Schedule a Demo

BLOG

See the latest news and insights around Information Governance, eDiscovery, Enterprise Collaboration, and Social Media. 

All Posts

Why Hash Values Are Crucial in Evidence Collection & Digital Forensics

Traditionally, proving the authenticity of a piece of digital evidence could be tricky, especially if opposing counsel was determined to keep it out of evidence. Legal teams would have no other option than to spend significant time and resources on providing a sponsoring witness who could testify to the authenticity. 

rsz_adobestock_218269298

Thanks to the recent Federal Rules of Evidence Amendments 902(13) and (14), witness testimony is often no longer necessary. Electronically stored information (ESI), like social media posts and comments, cellphone images, text messages, and website content can now be submitted as machine-generated authenticated evidence, which  means submission can be greatly streamlined.

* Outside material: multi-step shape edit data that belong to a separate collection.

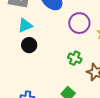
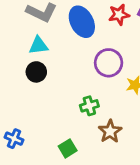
green cross: (75, 58) -> (89, 106), turned 32

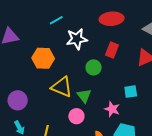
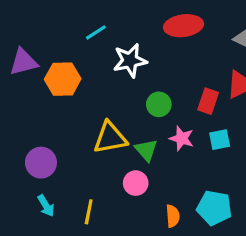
red rectangle: (112, 50) -> (208, 101), moved
orange hexagon: (43, 58) -> (63, 79), moved
yellow triangle: (62, 87) -> (110, 138), turned -30
pink star: (112, 109) -> (182, 138), moved

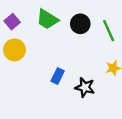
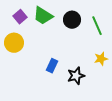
purple square: (12, 22) -> (20, 17), moved
black star: (85, 87) -> (76, 76), turned -30

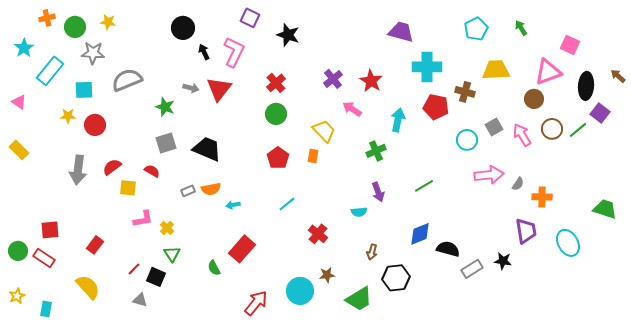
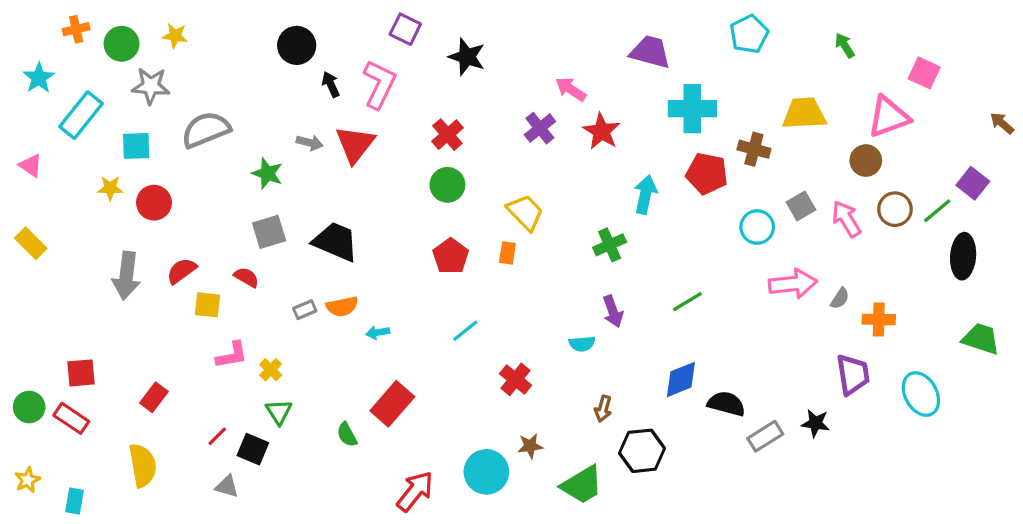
cyan pentagon: (476, 29) -> (749, 34), moved
black ellipse: (586, 86) -> (963, 256), moved
pink arrow: (352, 109) -> (571, 89), moved
yellow semicircle: (88, 287) -> (143, 465), turned 32

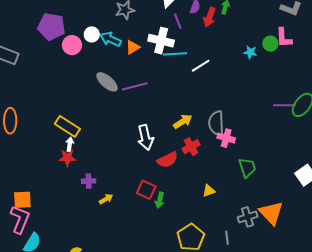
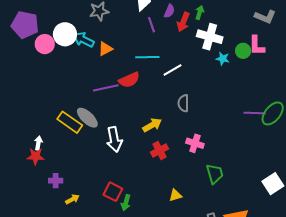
white circle: (92, 34) -> (65, 34), size x1.5
white cross: (161, 41) -> (210, 37), moved
gray ellipse: (107, 82) -> (87, 118), moved
gray semicircle: (216, 123) -> (183, 103), moved, size x0.7
yellow rectangle: (67, 126) -> (70, 122), moved
red semicircle: (168, 160) -> (129, 80), moved

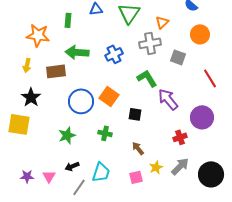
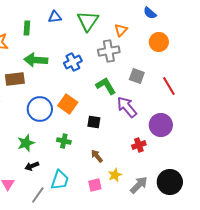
gray square: (178, 57) -> (137, 76), moved
black arrow: (72, 166) -> (32, 166), moved
gray arrow: (180, 166) -> (139, 185), moved

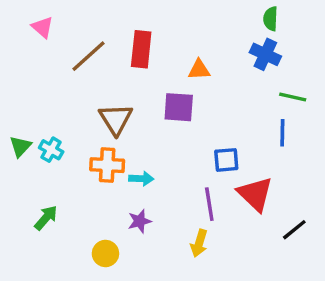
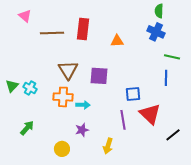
brown line: (88, 56) -> (52, 33), turned 40
purple square: (179, 107) -> (99, 76), moved
yellow arrow: (199, 243) -> (108, 146), moved

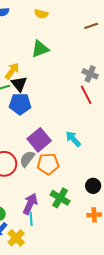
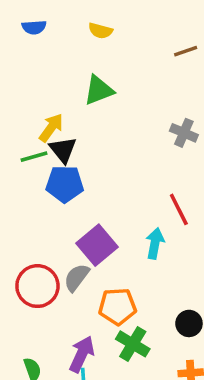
red line: (86, 95) -> (179, 209), moved
cyan arrow: (73, 139) -> (155, 243), turned 54
orange pentagon: (48, 164) -> (117, 306), moved

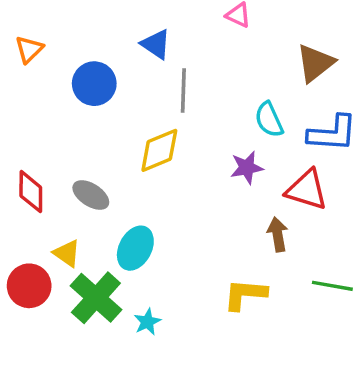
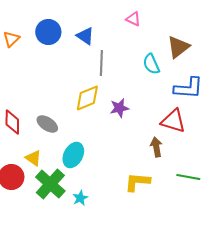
blue circle: (94, 84) -> (48, 32), moved
cyan semicircle: (269, 120) -> (151, 64), moved
purple star: (247, 168) -> (119, 108), moved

But what does this look like in practical terms? For the most part, it comes down to making use of hashing algorithms when collecting and authenticating evidence. To better understand this, we need to take a closer look at the amendments themselves. FRE 902(13) and (14) state:

(13) Certified Records Generated by an Electronic Process or System. A record generated by an electronic process or system that produces an accurate result, as shown by a certification of a qualified person that complies with the certification requirements of Rule 902(11) or (12). The proponent must also meet the notice requirements of Rule 902(11).

(14) Certified Data Copied from an Electronic Device, Storage Medium, or File. Data copied from an electronic device, storage medium, or file, if authenticated by a process of digital identification, as shown by a certification of a qualified person that complies with the certification requirements of Rule 902(11) or (12). The proponent also must meet the notice requirements of Rule 902(11).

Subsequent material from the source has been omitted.